The basic public services listed cover eight major sectors — public education, labor and employment services, social security, social services, healthcare, population and family planning services, and housing services, as well as culture and sports.
"It establishes a future trend that each Chinese citizen, regardless of gender, social status, wealth or place of residence, is equally entitled to basic social services, which will be detached as an ultimate goal from the household registration system," Hu Zucai, vice-minister of the National Development and Reform Commission, said at a news conference.
Also, "it will help accelerate the transformation of the country's economic growth pattern and boost domestic consumption", he said.

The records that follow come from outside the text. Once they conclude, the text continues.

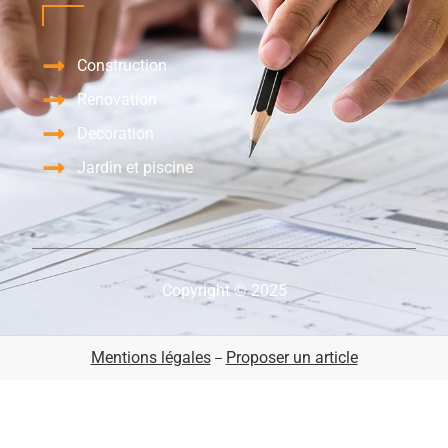
Construction
Renovation
Decoration
Jardin et piscine
Copyright © 2025
Mentions légales
Proposer un article
–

"Promoting the equalization of basic public services is necessary to build a harmonious society and safeguard social fairness and justice," he said.
At present, there are huge gaps in public service supply and access between urban and rural areas, different population groups and regions, Hu said.
For instance, the number of doctors serving every 1,000 people in urban areas is more than twice that in rural areas, according to the Ministry of Health.
To address discrepancies, the government will channel more social resources toward rural areas, poor regions and vulnerable social groups in order to ensure that all people have equal access to basic public services, Hu said.
But he conceded that this would be a long and arduous task. He emphasized that equalization meant "equal opportunity," rather than there being no differences at all.
As a beginning, the plan sets uniform public service standards across the country, he added.
But "economically capable areas can expand local service provision or raise its quality according to their own conditions", Hu said.
Nationwide, the total supply of public services remains insufficient and can hardly meet rising public demand, he said.
In response, the government will constantly beef up its efforts to improve basic public services both in quantity and quality and adjust service standards and targets in accordance with real national situation, it said.
However, "services can't be supplied beyond government capabilities", he noted.